Interview: Francisco José Lloreda
How will lower oil prices affect drilling activity?
FRANCISCO JOSÉ LLOREDA: Over the past 10 years, Colombia has made considerable progress in the field of drilling exploration. In 2014, 113 wells were drilled, which is a significant increase from an average of 20 wells only a decade ago. Although it is not a high number when compared to other oil-producing countries, it highlights a real interest in oil exploration in Colombia. Taking into account the drop in oil prices, we expect a significant reduction in drilling activity in 2015. Oil companies have forecast 96 drillings, despite having only 67 drillings as part of their contractual obligations. It is understandable that oil firms may need to adjust their budgets due to the dramatic reduction in income, and exploration is often sacrificed first. However, the government is not oblivious to this scenario and it studies measures to encourage exploration, particularly when the proven available reserves account for just seven years of production.
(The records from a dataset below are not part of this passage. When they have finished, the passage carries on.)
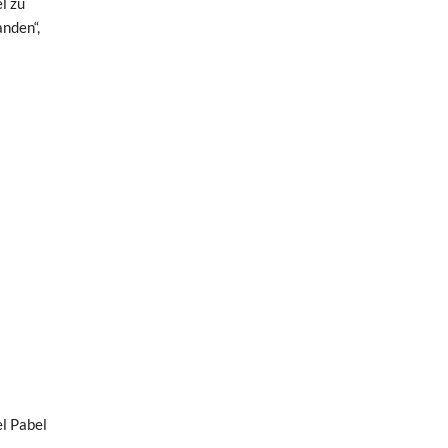
l zu
anden“,
el Pabel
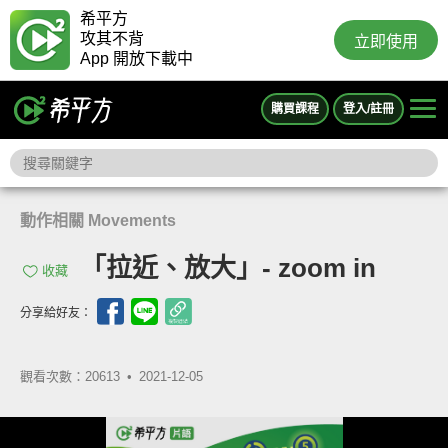
希平方
攻其不背
立即使用
App 開放下載中
購買課程
登入/註冊
動作相關 Movements
「拉近、放大」- zoom in
收藏
分享給好友：
觀看次數：20613 •
2021-12-05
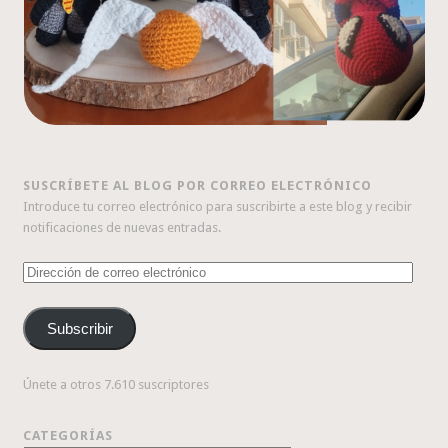
SUSCRÍBETE AL BLOG POR CORREO ELECTRÓNICO
Introduce tu correo electrónico para suscribirte a este blog y recibir
notificaciones de nuevas entradas.
Dirección
de
correo
Subscribir
electrónico
Únete a otros 7.610 suscriptores
CATEGORÍAS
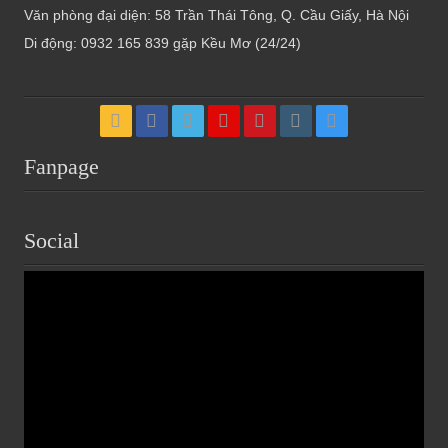
Văn phòng đại diện: 58 Trần Thái Tông, Q. Cầu Giấy, Hà Nội
Di động: 0932 165 839 gặp Kều Mơ (24/24)
Fanpage
Social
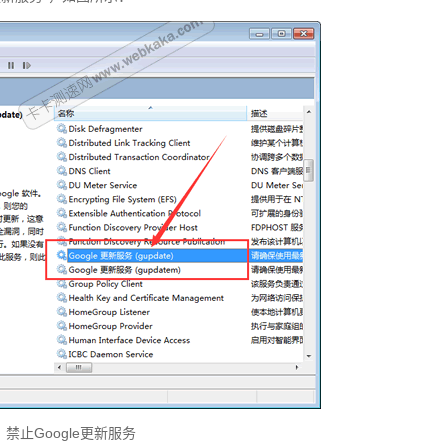
禁止Google更新服务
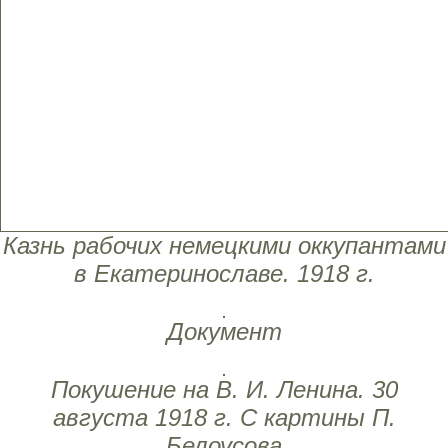
Казнь рабочих немецкими оккупантами
в Екатеринославе. 1918 г.
Документ
Покушение на В. И. Ленина. 30
августа 1918 г. С картины П.
Белоусова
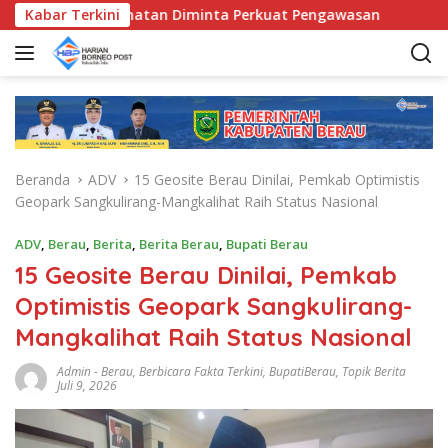
L
unda Kecamatan Diminta Perkuat Pengawasan
Kabar Terkini
Pemkab Be
a
n
g
s
u
n
g
Beranda
ADV
15 Geosite Berau Dinilai, Pemkab Optimistis
k
Geopark Sangkulirang-Mangkalihat Raih Status Nasional
e
k
ADV
,
Berau
,
Berita
,
Berita Berau
,
Bupati Berau
o
15 Geosite Berau Dinilai, Pemkab
n
t
Optimistis Geopark Sangkulirang-
e
Mangkalihat Raih Status Nasional
n
Admin
-
Berau
,
Berbicara Fakta Terkini
,
BupatiBerau
,
Topik Berita
Juli 9, 2026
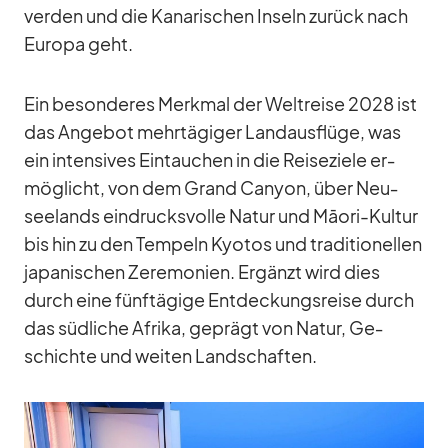
ver­den und die Ka­na­ri­schen In­seln zu­rück nach
Eu­ropa geht.
Ein be­son­de­res Merk­mal der Welt­reise 2028 ist
das An­ge­bot mehr­tä­gi­ger Land­aus­flüge, was
ein in­ten­si­ves Ein­tau­chen in die Rei­se­ziele er­
mög­licht, von dem Grand Can­yon, über Neu­
see­lands ein­drucks­volle Na­tur und Māori-Kul­tur
bis hin zu den Tem­peln Kyo­tos und tra­di­tio­nel­len
ja­pa­ni­schen Ze­re­mo­nien. Er­gänzt wird dies
durch eine fünf­tä­gige Ent­de­ckungs­reise durch
das süd­li­che Afrika, ge­prägt von Na­tur, Ge­
schichte und wei­ten Land­schaf­ten.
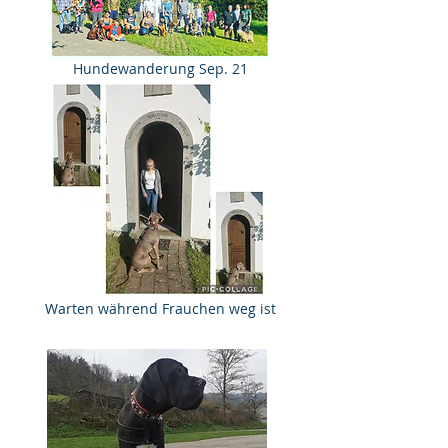
Hundewanderung Sep. 21
Warten während Frauchen weg ist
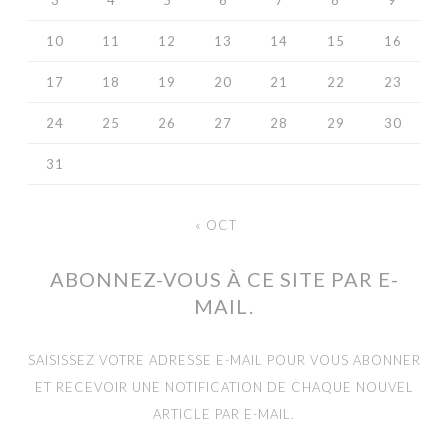
3
4
5
6
7
8
9
10
11
12
13
14
15
16
17
18
19
20
21
22
23
24
25
26
27
28
29
30
31
« OCT
ABONNEZ-VOUS À CE SITE PAR E-
MAIL.
SAISISSEZ VOTRE ADRESSE E-MAIL POUR VOUS ABONNER
ET RECEVOIR UNE NOTIFICATION DE CHAQUE NOUVEL
ARTICLE PAR E-MAIL.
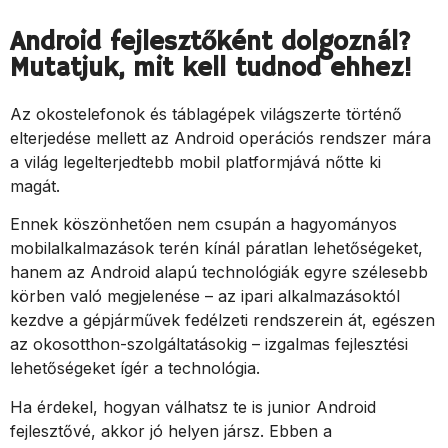
Android fejlesztőként dolgoznál?
Mutatjuk, mit kell tudnod ehhez!
Az okostelefonok és táblagépek világszerte történő
elterjedése mellett az Android operációs rendszer mára
a világ legelterjedtebb mobil platformjává nőtte ki
magát.
Ennek köszönhetően nem csupán a hagyományos
mobilalkalmazások terén kínál páratlan lehetőségeket,
hanem az Android alapú technológiák egyre szélesebb
körben való megjelenése – az ipari alkalmazásoktól
kezdve a gépjárművek fedélzeti rendszerein át, egészen
az okosotthon-szolgáltatásokig – izgalmas fejlesztési
lehetőségeket ígér a technológia.
Ha érdekel, hogyan válhatsz te is junior Android
fejlesztővé, akkor jó helyen jársz. Ebben a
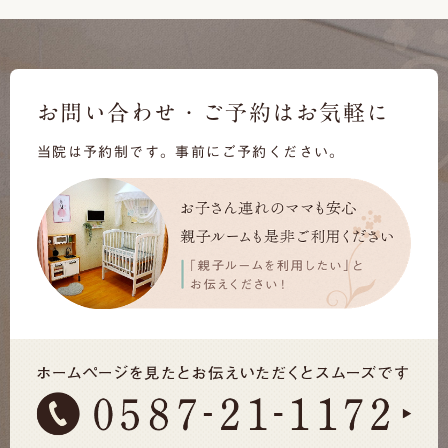
お問い合わせ・ご予約はお気軽に
当院は予約制です。事前にご予約ください。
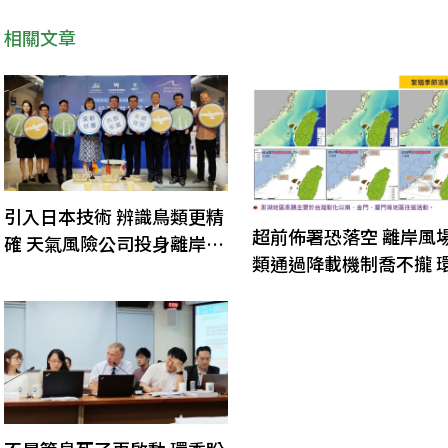
相關文章
引入日本技術 辨識鳥類更精
超前佈署恐落空 離岸風
確 天氣風險公司投身離岸風
類通過降載機制喬不攏 
場監測
委：再交一次報告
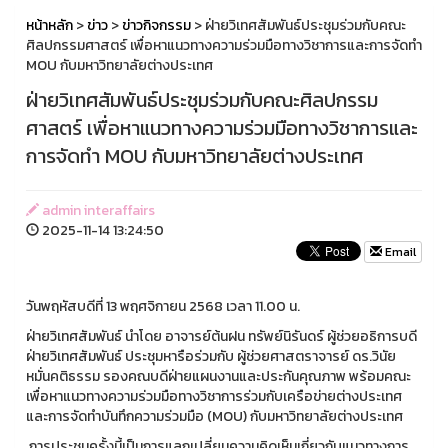
หน้าหลัก
>
ข่าว
>
ข่าวกิจกรรม
> ฝ่ายวิเทศสัมพันธ์ประชุมร่วมกับคณะ
ศิลปกรรมศาสตร์ เพื่อหาแนวทางความร่วมมือทางวิชาการและการจัดทำ
MOU กับมหาวิทยาลัยต่างประเทศ
ฝ่ายวิเทศสัมพันธ์ประชุมร่วมกับคณะศิลปกรรม
ศาสตร์ เพื่อหาแนวทางความร่วมมือทางวิชาการและ
การจัดทำ MOU กับมหาวิทยาลัยต่างประเทศ
admin interaffairs
2025-11-14 13:24:50
Email
วันพฤหัสบดีที่ 13 พฤศจิกายน 2568 เวลา 11.00 น.
ฝ่ายวิเทศสัมพันธ์ นำโดย อาจารย์ต้นฝน ทรัพย์นิรันดร์ ผู้ช่วยอธิการบดี
ฝ่ายวิเทศสัมพันธ์ ประชุมหารือร่วมกับ ผู้ช่วยศาสตราจารย์ ดร.วินัย
หมั่นคติธรรม รองคณบดีฝ่ายแผนงานและประกันคุณภาพ พร้อมคณะ
เพื่อหาแนวทางความร่วมมือทางวิชาการร่วมกับเครือข่ายต่างประเทศ
และการจัดทำบันทึกความร่วมมือ (MOU) กับมหาวิทยาลัยต่างประเทศ
การประชุมครั้งนี้เป็นการแลกเปลี่ยนความคิดเห็นเกี่ยวกับแนวทางการ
What scope is there for developing natural gas?
LLOREDA: We are aware that demand for gas has risen globally, and we have also seen an increase in demand domestically. Although Colombia has been able to boost its gas reserves in recent years, the current demand is approaching the level of domestic supply. If consumption keeps at the same level and we are not able to find new reserves, estimates indicate that Colombia will become a net gas importer by 2018. That said, shale gas deposits and offshore projects show enormous potential. In this regard, many important projects are under development, while another 23 projects are under evaluation. Our main concern is the need to consider our gas potential as a country, followed by issues in relation to self-sufficiency and gas imports, and, finally, a series of projects that, if successful, would enable us to prolong our self-sufficiency past 2018 and provide new shale gas and offshore projects with the time to develop.
What is the oil industry’s impact on the economy?
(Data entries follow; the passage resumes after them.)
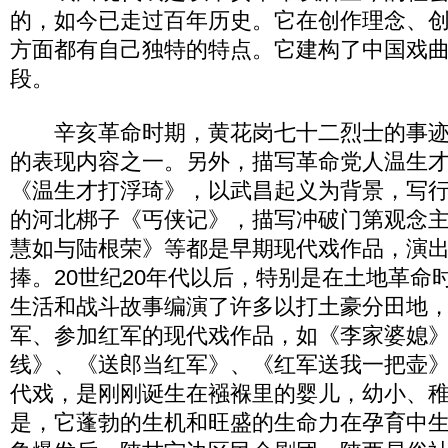
的，如今已走过百年历史。它在创作理念、
方面都有自己独特的特点。它建构了中国戏
段。
辛亥革命时期，黄花岗七十二烈士的事迹
的表现内容之一。另外，描写革命党人温生
《温生才打浮琦》，以武昌起义为背景，写
的河北梆子《丐侠记》，描写冲破门第观念
慧如与陆根荣》等都是早期现代戏作品，演
捧。20世纪20年代以后，特别是在土地革命
生活和战斗故事编演了许多以打土豪分田地
军、参加红军的现代戏作品，如《李家婆媳
线》、《送郎当红军》、《红军送我一把壶
代戏，是刚刚诞生在襁褓里的婴儿，幼小、
是，它蓬勃的生机和旺盛的生命力在孕育中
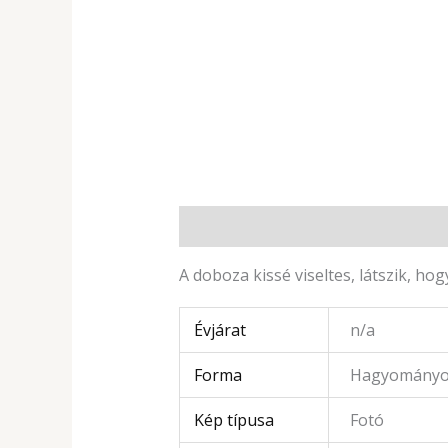
Leírás
További információk
A doboza kissé viseltes, látszik, h
Évjárat
n/a
Forma
Hagyományos
Kép típusa
Fotó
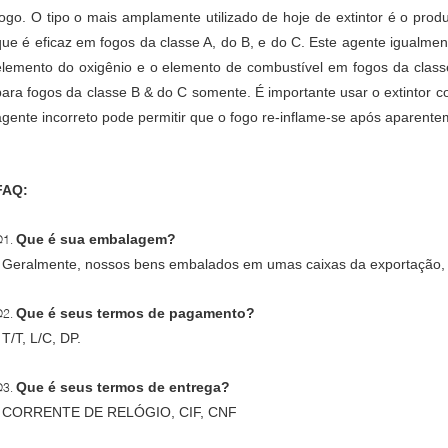
fogo. O tipo o mais amplamente utilizado de hoje de extintor é o prod
que é eficaz em fogos da classe A, do B, e do C. Este agente igualmen
elemento do oxigênio e o elemento de combustível em fogos da classe
para fogos da classe B & do C somente. É importante usar o extintor co
agente incorreto pode permitir que o fogo re-inflame-se após aparent
FAQ:
Que é sua embalagem?
Q1.
: Geralmente, nossos bens embalados em umas caixas da exportação, o
Que é seus termos de pagamento?
Q2.
 T/T, L/C, DP.
Que é seus termos de entrega?
Q3.
: CORRENTE DE RELÓGIO, CIF, CNF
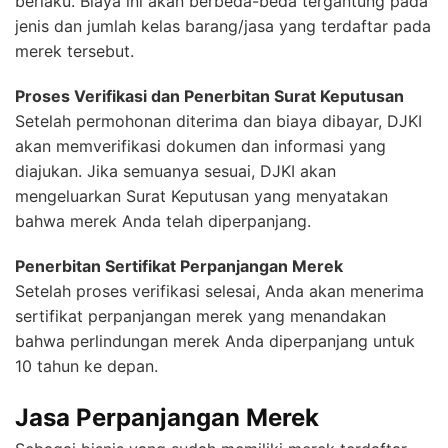
berlaku. Biaya ini akan berbeda-beda tergantung pada
jenis dan jumlah kelas barang/jasa yang terdaftar pada
merek tersebut.
Proses Verifikasi dan Penerbitan Surat Keputusan
Setelah permohonan diterima dan biaya dibayar, DJKI
akan memverifikasi dokumen dan informasi yang
diajukan. Jika semuanya sesuai, DJKI akan
mengeluarkan Surat Keputusan yang menyatakan
bahwa merek Anda telah diperpanjang.
Penerbitan Sertifikat Perpanjangan Merek
Setelah proses verifikasi selesai, Anda akan menerima
sertifikat perpanjangan merek yang menandakan
bahwa perlindungan merek Anda diperpanjang untuk
10 tahun ke depan.
Jasa Perpanjangan Merek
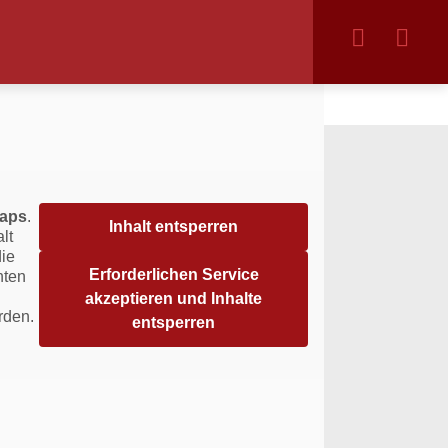
aps
.
Inhalt entsperren
lt
die
Erforderlichen Service
hten
akzeptieren und Inhalte
rden.
entsperren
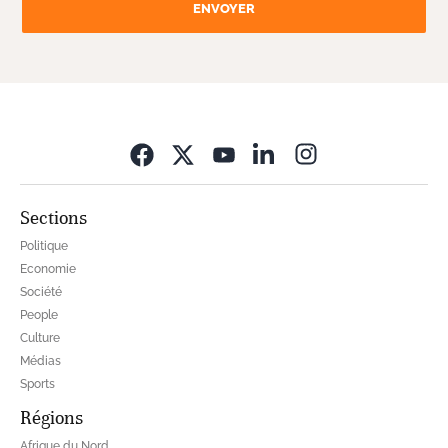
ENVOYER
Opens in new wi
Sections
Politique
Economie
Société
People
Culture
Médias
Sports
Régions
Afrique du Nord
LLOREDA: The oil industry, which represents 5.6% of GDP and over 20% of tax revenues, has become one of the main sources of government income. In 2014, COP24trn ($8.8bn) in tax revenues were collected, of which COP8trn ($2.9bn) in royalties were directly invested for local communities. This is a large amount given that the total national budget for investment is COP40trn ($14.7bn). Wanting the oil industry to become a determining factor in the country’s development, the government had been investing up to 80% of royalties in the producing regions. However, due to a recent reform, royalties are now distributed throughout the country, and production areas receive only 20%. Despite this, most goods and services are procured locally, which has a big impact on regional economies. Private oil firms are also investing in roads, benefitting not only themselves but also the population. Although this contribution is not always recognised, it is important and should be valued. Now that the industry is experiencing a difficult situation and exploratory projects are being cut back, revenues have fallen and communities are starting to appreciate the importance of such activities.
Which regulatory changes might increase the investment attractiveness of the industry?
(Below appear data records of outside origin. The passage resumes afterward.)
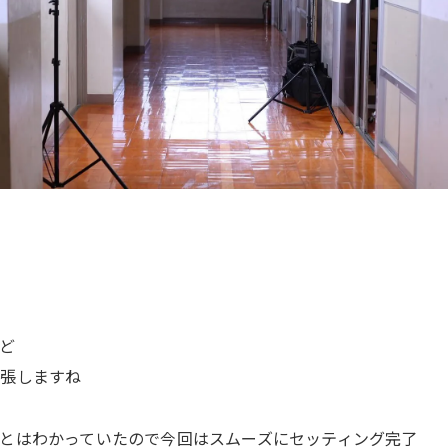
ど
緊張しますね
とはわかっていたので今回はスムーズにセッティング完了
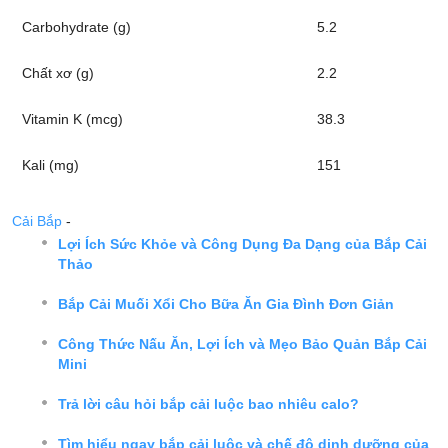
Carbohydrate (g)
5.2
Chất xơ (g)
2.2
Vitamin K (mcg)
38.3
Kali (mg)
151
Cải Bắp
-
Lợi Ích Sức Khỏe và Công Dụng Đa Dạng của Bắp Cải
Thảo
Bắp Cải Muối Xổi Cho Bữa Ăn Gia Đình Đơn Giản
Công Thức Nấu Ăn, Lợi Ích và Mẹo Bảo Quản Bắp Cải
Mini
Trả lời câu hỏi bắp cải luộc bao nhiêu calo?
Tìm hiểu ngay bắp cải luộc và chế độ dinh dưỡng của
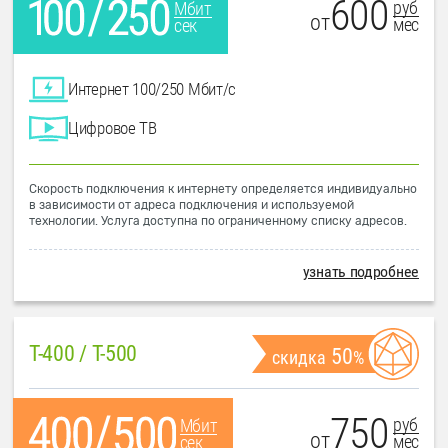
600
руб
Мбит
от
мес
сек
Интернет 100/250 Мбит/с
Цифровое ТВ
Скорость подключения к интернету определяется индивидуально
в зависимости от адреса подключения и используемой
технологии. Услуга доступна по ограниченному списку адресов.
узнать подробнее
T-400 / T-500
50
скидка
%
750
руб
Мбит
от
мес
сек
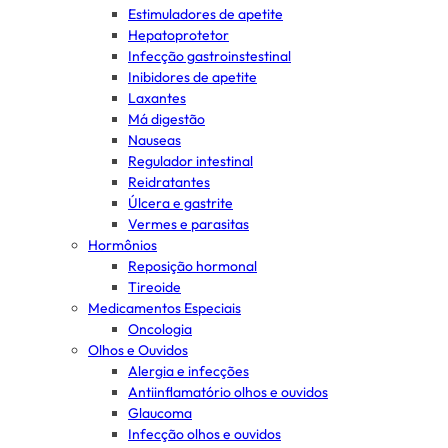
Estimuladores de apetite
Hepatoprotetor
Infecção gastroinstestinal
Inibidores de apetite
Laxantes
Má digestão
Nauseas
Regulador intestinal
Reidratantes
Úlcera e gastrite
Vermes e parasitas
Hormônios
Reposição hormonal
Tireoide
Medicamentos Especiais
Oncologia
Olhos e Ouvidos
Alergia e infecções
Antiinflamatório olhos e ouvidos
Glaucoma
Infecção olhos e ouvidos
LLOREDA: Oil prices have a direct impact on the attractiveness of energy projects, and this is obviously out of our control. Areas that Colombia can control deal with energy-related policy and regulations. The local fiscal and regulatory framework has positioned Colombia as a competitive country that has attracted international and local investment within its energy sector. Though recent tax reform has created some concerns, it has not prevented the industry’s development. The government has already appointed experts to work on integral structural tax reform. This will open a wider window of opportunity.